As polymerization catalysts, under their action the polymerization takes place, the usual polymerizations-catalyzing compounds, such as organic or inorganic peroxides or persalts, for example peracetic acid, Acetyl peroxide, benzoyl peroxide, benzoylacetyl peroxide, lauroyl peroxide, hydrogen peroxide, percarbonates, Persulfates or perborates can be added. Your addition is measured in a known manner the desired course of the reaction or the desired properties of the copolymer.

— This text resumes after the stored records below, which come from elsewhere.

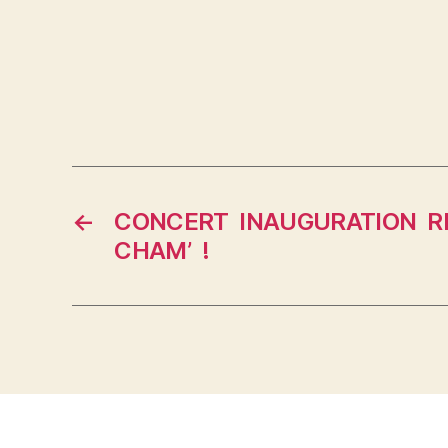
←
CONCERT INAUGURATION R
CHAM’ !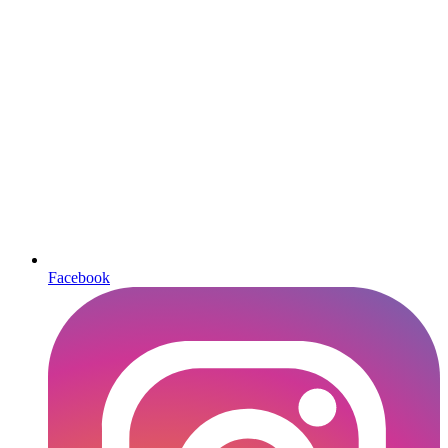
Facebook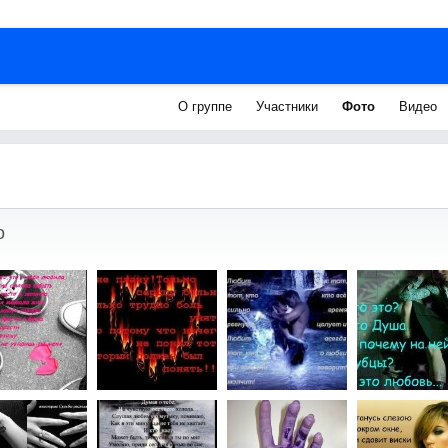
О группе
Участники
Фото
Видео
о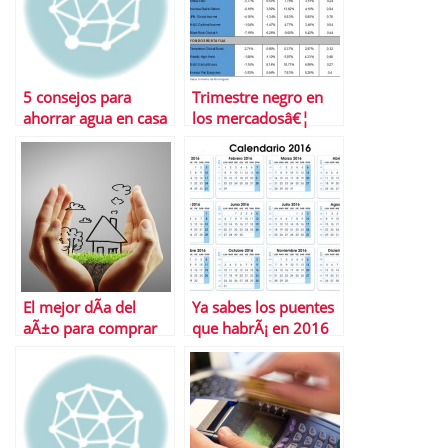
5 consejos para
Trimestre negro en
ahorrar agua en casa
los mercadosâ€¦
Â¿se ha salvado
alguna inversiÃ³n de
las pÃ©rdidas? Y tÃº,
Â¿cuÃ¡nto has
perdido?
El mejor dÃ­a del
Ya sabes los puentes
aÃ±o para comprar
que habrÃ¡ en 2016
una casa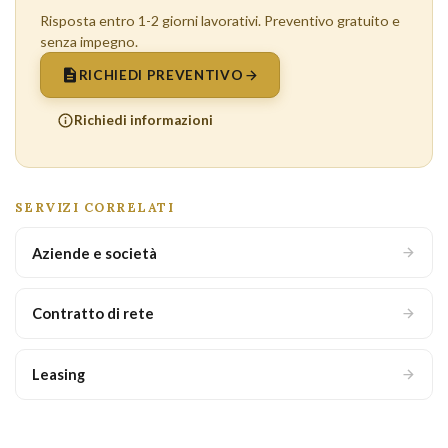
Risposta entro 1-2 giorni lavorativi. Preventivo gratuito e
senza impegno.
RICHIEDI PREVENTIVO
Richiedi informazioni
SERVIZI CORRELATI
Aziende e società
Contratto di rete
Leasing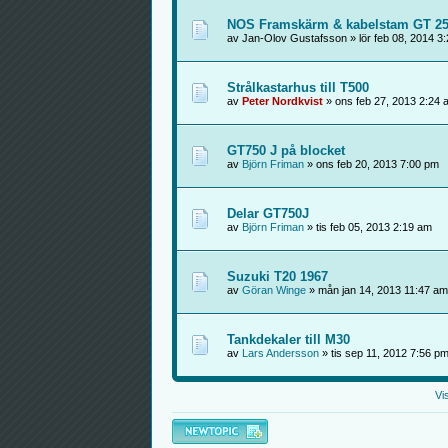
NOS Framskärm & kabelstam GT 2
av Jan-Olov Gustafsson » lör feb 08, 2014 3
Strålkastarhus till T500
av
Peter Nordkvist
» ons feb 27, 2013 2:24 
GT750 J på blocket
av
Björn Friman
» ons feb 20, 2013 7:00 pm
Delar GT750J
av
Björn Friman
» tis feb 05, 2013 2:19 am
Suzuki T20 1967
av
Göran Winge
» mån jan 14, 2013 11:47 am
Tankdekaler till M30
av
Lars Andersson
» tis sep 11, 2012 7:56 p
Vi
Skapa en ny tråd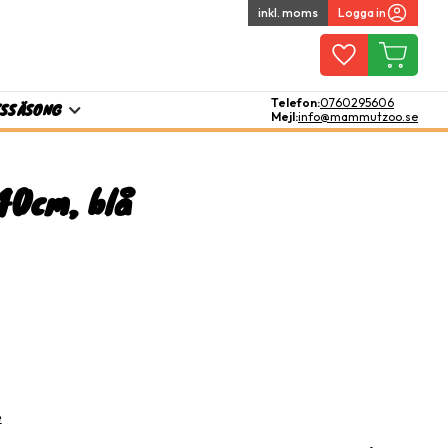
inkl. moms
Logga in
Favoriter
Kundvagn
Telefon:
0760295606
TS
SÄSONG
Mejl:
info@mammutzoo.se
40cm, blå
l i favoriter
e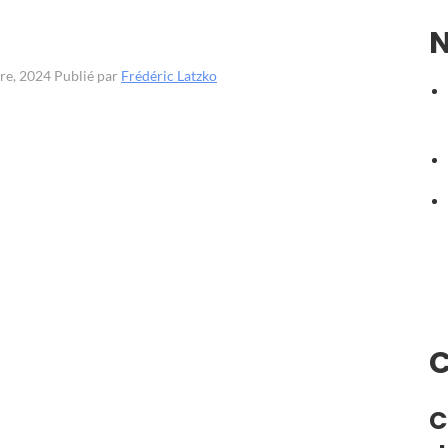
N
bre, 2024
Publié par
Frédéric Latzko
C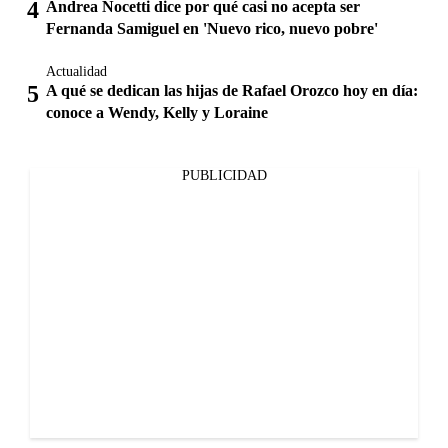
Andrea Nocetti dice por qué casi no acepta ser
Fernanda Samiguel en 'Nuevo rico, nuevo pobre'
Actualidad
A qué se dedican las hijas de Rafael Orozco hoy en día:
conoce a Wendy, Kelly y Loraine
PUBLICIDAD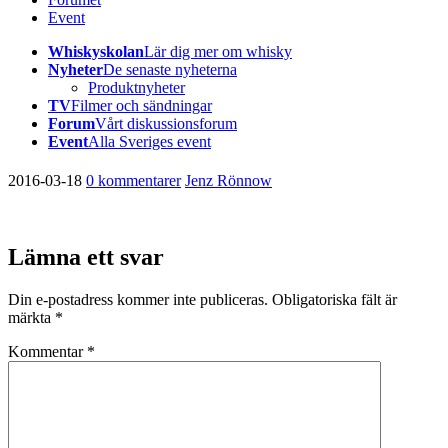
Event
Whiskyskolan
Lär dig mer om whisky
Nyheter
De senaste nyheterna
Produktnyheter
TV
Filmer och sändningar
Forum
Vårt diskussionsforum
Event
Alla Sveriges event
2016-03-18
0 kommentarer
Jenz Rönnow
Lämna ett svar
Din e-postadress kommer inte publiceras.
Obligatoriska fält är
märkta
*
Kommentar
*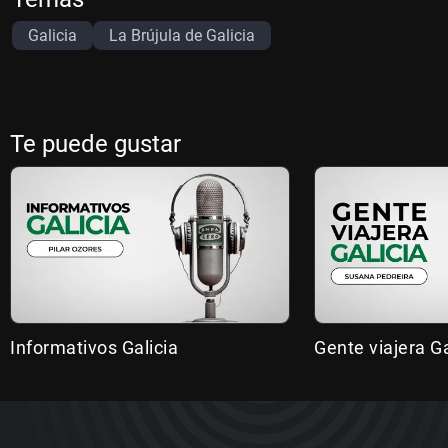
Galicia
La Brújula de Galicia
Te puede gustar
Informativos Galicia
Gente viajera Ga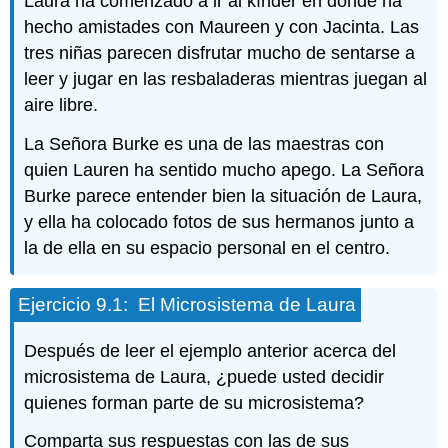
Laura ha comenzado a ir al kínder en donde ha
hecho amistades con Maureen y con Jacinta. Las
tres niñas parecen disfrutar mucho de sentarse a
leer y jugar en las resbaladeras mientras juegan al
aire libre.
La Señora Burke es una de las maestras con
quien Lauren ha sentido mucho apego. La Señora
Burke parece entender bien la situación de Laura,
y ella ha colocado fotos de sus hermanos junto a
la de ella en su espacio personal en el centro.
Ejercicio 9.1: El Microsistema de Laura
Después de leer el ejemplo anterior acerca del
microsistema de Laura, ¿puede usted decidir
quienes forman parte de su microsistema?
Comparta sus respuestas con las de sus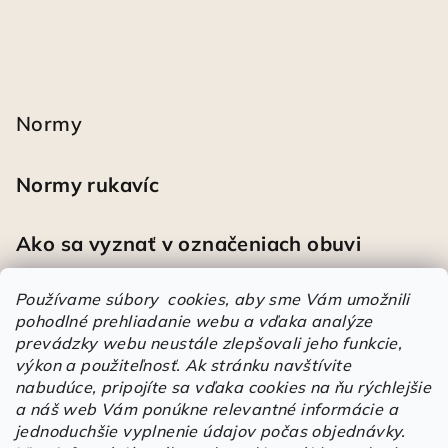
Normy
Normy rukavíc
Ako sa vyznať v označeniach obuvi
Používame súbory cookies, aby sme Vám umožnili
pohodlné prehliadanie webu a vďaka analýze
Heureka
prevádzky webu neustále zlepšovali jeho funkcie,
výkon a použiteľnosť.
Ak stránku navštívite
nabudúce, pripojíte sa vďaka cookies na ňu rýchlejšie
Športové pracovné poltopánky PRESTIGE CLASSIC biele
a náš web Vám ponúkne relevantné informácie a
Mária
|
Hodnotenie produktu je 5 z 5 hviezdičiek.
jednoduchšie vyplnenie údajov počas objednávky.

If necessary, several polymerization-catalyzing agents can be brought into action. The effect of the polymerization catalysts can be caused by the simultaneous action of heat and / or actinic rays. It is even possible to heat the polymerization only and / or to effect actinic rays without the addition of catalyzing compounds.

To produce the polymer emulsions to be prepared according to the invention, the customary technical apparatus are used. The production can take place in two stages. In a In the first stage, the emulsion of the starting materials can be produced in a second step is subjected to polymerization. Because the acids to be polymerized, e.g. B. acrylic acid or methacrylic acid, are soluble in water, it is possible to use these acids in the water containing the Contains emulsifier and possibly other additives to be dissolved prior to the preparation of the emulsion. Man but it can also be added to the finished emulsion of the other components.

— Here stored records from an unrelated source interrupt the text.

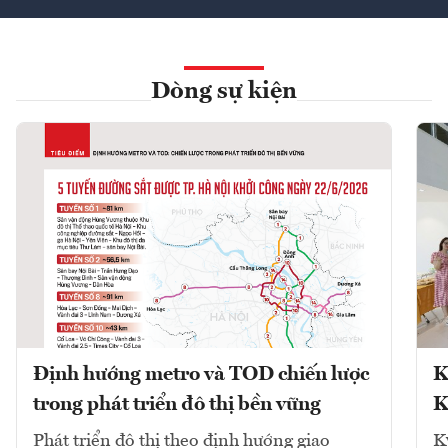
Dòng sự kiện
Định hướng metro và TOD chiến lược
K
trong phát triển đô thị bền vững
K
Phát triển đô thị theo định hướng giao
K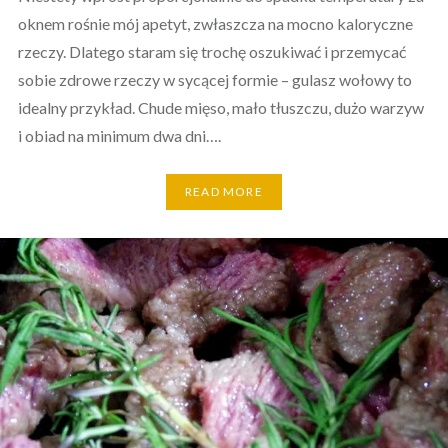
oknem rośnie mój apetyt, zwłaszcza na mocno kaloryczne
rzeczy. Dlatego staram się trochę oszukiwać i przemycać
sobie zdrowe rzeczy w sycącej formie – gulasz wołowy to
idealny przykład. Chude mięso, mało tłuszczu, dużo warzyw
i obiad na minimum dwa dni….
READ MORE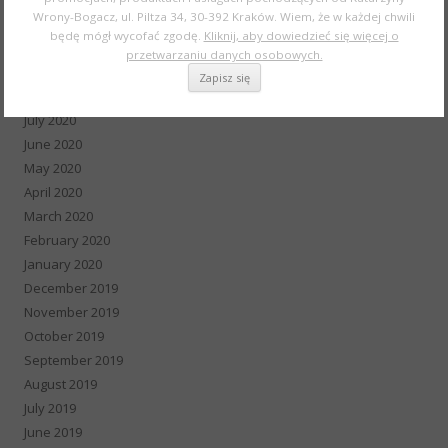
December 2020
Wrony-Bogacz, ul. Piltza 34, 30-392 Kraków. Wiem, że w każdej chwili
November 2020
będę mógł wycofać zgodę.
Kliknij, aby dowiedzieć się więcej o
October 2020
przetwarzaniu danych osobowych.
September 2020
August 2020
July 2020
June 2020
May 2020
April 2020
March 2020
February 2020
January 2020
December 2019
November 2019
October 2019
September 2019
August 2019
July 2019
June 2019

To produce the emulsion of the components which are sparingly soluble in water, these can be used Make a mixture of the components and then emulsify this mixture. However, it is also possible to prepare an emulsion with one component alone and the other components in this Disperse emulsion. It is also possible to separate the various components Preparing emulsions and these emulsions in a suitable ratio before the polymerization Mix. Finally, the following working method should also be considered:

All but one of the components are emulsified in a single emulsion, from the last component a separate emulsion is prepared, which only in the course of the polymerization of the other Emulsion is added. This way of working can be advantageous when a component polymerizes faster and more easily than the other components. They are preferably used in the preparation of the emulsion the various components in a monomeric state for use. But you can also use one or the other connection in part Use pre-polymerized. The emulsions used for polymerization are everything those of the oil-in-water type.

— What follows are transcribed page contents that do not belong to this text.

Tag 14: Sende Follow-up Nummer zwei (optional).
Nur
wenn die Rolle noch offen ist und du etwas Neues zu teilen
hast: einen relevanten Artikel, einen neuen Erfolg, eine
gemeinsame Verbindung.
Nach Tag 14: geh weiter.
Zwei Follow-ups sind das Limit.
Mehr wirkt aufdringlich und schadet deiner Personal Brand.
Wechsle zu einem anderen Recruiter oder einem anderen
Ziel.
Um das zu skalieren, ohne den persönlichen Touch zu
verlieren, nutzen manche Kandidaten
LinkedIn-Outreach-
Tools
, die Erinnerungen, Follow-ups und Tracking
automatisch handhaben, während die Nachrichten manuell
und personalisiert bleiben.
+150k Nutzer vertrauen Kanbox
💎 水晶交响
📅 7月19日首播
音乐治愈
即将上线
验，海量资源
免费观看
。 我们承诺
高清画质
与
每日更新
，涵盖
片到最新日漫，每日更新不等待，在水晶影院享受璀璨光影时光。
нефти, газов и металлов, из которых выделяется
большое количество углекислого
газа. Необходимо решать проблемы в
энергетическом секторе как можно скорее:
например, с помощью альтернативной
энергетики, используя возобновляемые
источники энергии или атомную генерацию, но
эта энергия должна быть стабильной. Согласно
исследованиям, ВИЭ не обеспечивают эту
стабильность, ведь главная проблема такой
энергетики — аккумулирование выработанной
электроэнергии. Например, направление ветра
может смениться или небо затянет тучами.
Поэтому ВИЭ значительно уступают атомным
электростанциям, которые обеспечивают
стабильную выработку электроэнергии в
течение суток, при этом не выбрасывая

The polymerization can be carried out at ordinary temperature; but it is more advantageous to polymerize at elevated temperature. For example, temperatures from 40 to 95 ° C are suitable, especially those from 55 to 90 ° C. The polymerizations often require considerable amounts of heat free, so that suitable cooling devices should be available in order to be able to maintain the desired polymerization temperatures. This is by name required when a larger amount of emulsion is polymerized at once. To the free take advantage of the amount of heat that will be generated and be able to regulate the polymerization temperature more easily, it has proven to be useful to use a certain amount of an emulsion to be processed to submit only a smaller part in the polymerization apparatus and the polymerization in to have this part used. When the temperature in this TeE the emulsion has a certain Height, for example 60 to 70 ° C, has reached, leaves

the rest of the cold emulsion is poured in in such a way that that the temperature can be kept constant. Towards the end of the polymerization there is often one external heat supply necessary.

As mentioned above, the polymerization depends on the type and amount of the polymerization catalyst, which is generally only added to the emulsion before the start of the polymerization, depending. About the reaction rate during the polymerization and the molecular weight of the copolymers To be able to modify, so-called regulators, z. B. mercaptans, are added.

It is also advantageous to carry out the polymerization in the absence of air and oxygen and in the presence of inert gases such as nitrogen or carbon dioxide. Furthermore, it is also possible to use so-called activators in addition to the above-mentioned catalysts and regulators. Such activators are, for example, inorganic, oxidizable, oxygen-containing sulfur compounds, such as SO ₂ , sodium bisulfate, sodium sulfate, ammonium bisulfite, sodium hydrosulfite or sodium thiosulfate. The simultaneous presence of the aforementioned activators and the oxygen-releasing polymerization catalysts result in so-called redox systems which have a favorable effect on the polymerization process. Water-soluble, aliphatic tertiary amines, such as triethanolamine or diethylethanolamine, can also be used as activators. It is also possible to increase the effect of the polymerization catalyst by using a heavy metal compound which can exist in more than one valency level and is present in a reduced state, or by adding complex cyanides of Fe, Co, Mo, Hg, Zn, Cu, Ag or from mixtures of such complexes.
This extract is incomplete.